2-Minute Anki — 18 Comments

  1. During breaks at work.

    Depending on people’s jobs, this may not work for everyone, but it could apply in the following cases:
    -If you have 10- or 15- minute breaks at certain times of day
    -If you are in an office setting where you have the ability to take breaks at your discretion
    -If you are self-employed or work from home and can take breaks at your discretion

    Lunch at work can also be used for Anki; even people who usually eat together with a group of friends will probably be able to find or make 2 minutes when you are 1) waiting for the other person(s) to arrive, 2) still sitting at the lunch table after the other person(s) left, or 3) waiting for them to warm up their lunch in the microwave or something.

    Totally unrelated, but I love the way the last two photos in this post dovetail with the content of what is being said. They just fit perfectly (and are very nice photos besides).

    • Great additions. And maybe you can convince an employer that you need an Anki break (similar to a smoke break)

      The photos somehow miraculously synced perfectly with the article :)

  2. How do you set Anki to only demand 2 minutes of time per day? I have hundreds of Anki reviews waiting daily which take forever. It is really something I dread. Is there a setting to reduce this that I’m missing?

    • The Trick here is to split the hours of reviews into little chunks throughout the day.. 2 minutes at the Busstation, 2 minutes in that shoppingline (I love that idea btw) and so on.
      This way you can chip your reviews away without the terrible 2 hour face-off versus your reviews

    • As Dominik says above, it’s just about doing 2 minutes at a time, which when done several times over a day, will chip away at your hundreds of reviews due.

    • On Ankidroid at least, under Reviewing Settings, there is an option to set a “time box limit”. This will flash a message after however many minutes you set it to. Though I think the idea of this article is just to fit Anki in wherever you can, filling in what would otherwise be unused time.

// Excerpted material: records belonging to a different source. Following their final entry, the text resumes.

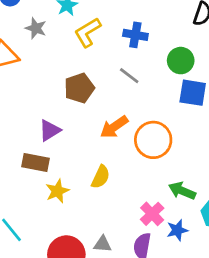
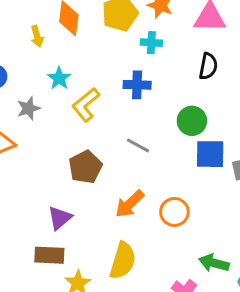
gray star: (36, 28) -> (28, 108), turned -30
blue cross: (135, 35) -> (137, 85), moved
orange circle: (153, 140) -> (174, 212), size x0.7
yellow semicircle: (101, 177) -> (123, 261), size x1.4

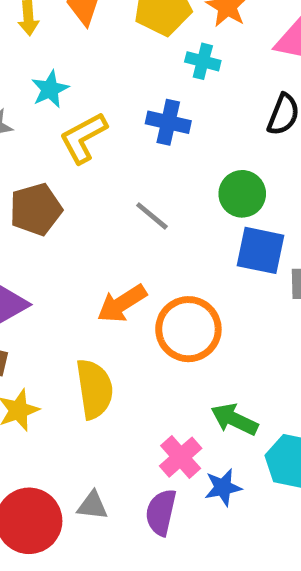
brown pentagon: (85, 167) -> (36, 209), moved
orange circle: (174, 212) -> (188, 329), size x1.4
yellow semicircle: (123, 261) -> (94, 389), turned -36

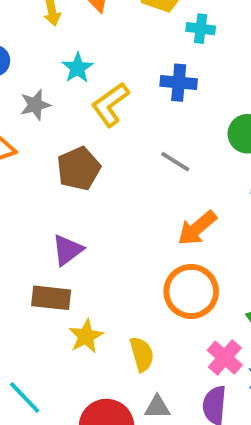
orange arrow: (122, 304) -> (197, 228), moved
orange circle: (188, 329) -> (191, 291), moved
yellow semicircle: (94, 389) -> (142, 354), moved, size x0.7

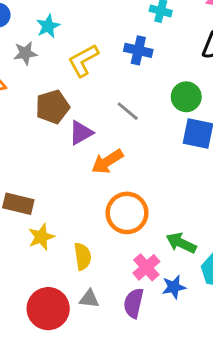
cyan star: (77, 68) -> (48, 26), moved
orange arrow: (197, 228) -> (107, 162), moved
purple triangle: (67, 250) -> (81, 133), moved

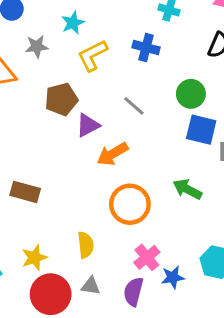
cyan star: (48, 26) -> (73, 23), moved
yellow star: (41, 237) -> (34, 258), moved
green arrow: (181, 243) -> (187, 189), moved

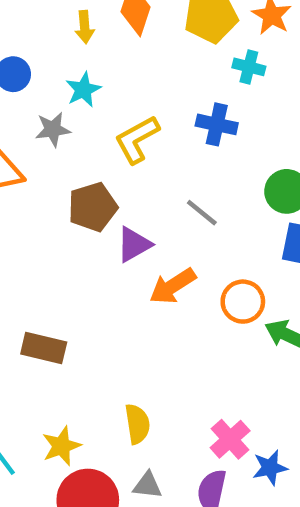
cyan star: (73, 23) -> (83, 90), moved
orange circle: (130, 204) -> (243, 302), moved, size x0.7

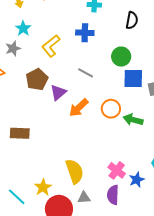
brown rectangle: (44, 348) -> (20, 133), moved
yellow semicircle: (137, 424) -> (75, 171), size x1.4

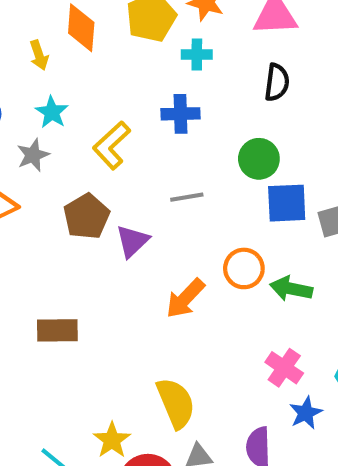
gray line: (86, 73) -> (187, 197), turned -35
orange arrow: (79, 108) -> (185, 298), moved
pink cross: (117, 170) -> (284, 368), moved

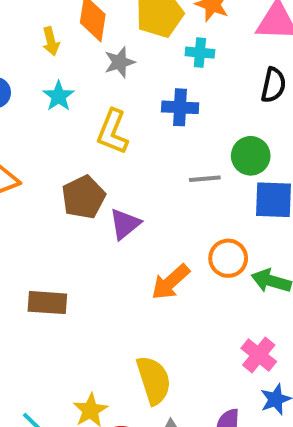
yellow L-shape: (112, 145) -> (113, 132), turned -30
gray star: (33, 155) -> (120, 62), moved
gray line: (187, 197) -> (205, 179), moved

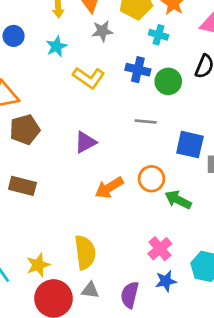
yellow L-shape: (113, 132) -> (89, 78), turned -88
green circle: (251, 156) -> (168, 81), moved
brown pentagon: (83, 197) -> (25, 130), moved

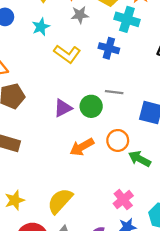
cyan cross: (158, 35) -> (127, 19), size x1.5
green circle: (168, 81) -> (91, 106), moved
yellow semicircle: (85, 252) -> (60, 201), turned -132
yellow star: (38, 265) -> (15, 200), moved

    • As soon as you start hating something, any motivation to do it is drastically reduced. I’m of the opinion that you should only review in a manner that you don’t hate. It’s not worth spending 2 hours straight on reviews if you are going to dread it and get burned out and maybe start to dislike learning Japanese. 2 minute intervals throughout the day can alleviate this.

  3. I use 2 tricks to make Anki manageable. This and morning cram study (I think there is another article on that somewhere on the site :).

    Just to add a few additional places where I find time for some studying:

    * Riding the elevator at work
    * Going down or up the escator to the subway
    * Waiting in line at the store
    * Waiting for matchmaking in online games (3-4 minutes to find a game? No longer a problem!)
    * Waiting for a pot to boil while cooking

    Basically the theme for me is that most of the wasted time in my life has been replaced with Anki. I would estimate that 25-30% of my Anki time comes from these small sessions and the rest from my morning Anki routine.

    • Ah, how could I forget about the elevator. It almost makes you hope people get off on every single floor before you!

  4. I find this works really well for sentence reviews!

    However I personally have a hard time doing it for kanji reviews. When it comes to kanji, it feels like I need a relatively quiet space and a good block of time to concentrate or I don’t make much progress. I wonder if it’s just me who has that issue >_>

    • Kanji reviews actually work for these as well for me, but since I write out the kanji by hand, I only do them in my office at home – so basically I only do them during waits for online gaming matches.

      I have a general rule rough rule that if I can’t recall something after 5-10 seconds, and it doesn’t look like I am close, then I assume that I don’t know the card, flip it, write it once, fail it, and move on. Perhaps this is something you could try if you are not doing something similar?

    • I like Jesper’s suggestion. As with sentence reviews, if you are spending a lot of one time on kanji, you probably don’t remember.

      I also found that I needed to accept that I am going to mark kanji reviews incorrect, more than I would like, despite having some kanji on multi-year (even decade intervals). It’s just because that producing written kanji is one of the least used skills (at least for me).

      • Accepting that failing cards in Anki is a good thing was one of the most difficult things during my first year of studying. I have since realized that if I accept failures on a card I don’t really remember, I am missing out on the reinforcement opportunity that a fail leads to. This means that I am quite likely to fail the next time as well, which might be far in the future – in reality I am postponing learning the card. Failing cards will lead to more reviews in the short term, but they also lead to faster learning of the cards that you need to. In short, SRS works! :)

  5. This is a good idea. Sometimes I get obsessed with finishing all my reviews at once, just to get them over with. Then I start rushing and making mistakes lol. I don’t have the Anki app, so I can really only do reviews on my desktop afterschool, but I can still spread them out if I feel burnt out >u<

  6. This is working so perfectly for me, I can now handle way higher thresholds of due reviews than I could before.

    The most well-used times now for me are times spend in buses and time spent between sets of my workouts. The time between sets usually adds a good amount of 15 to 30 minutes of review to otherwise wasted time

    • Great! And that’s a clever idea to do Anki in between workout sets. It’s the perfect amount of time too.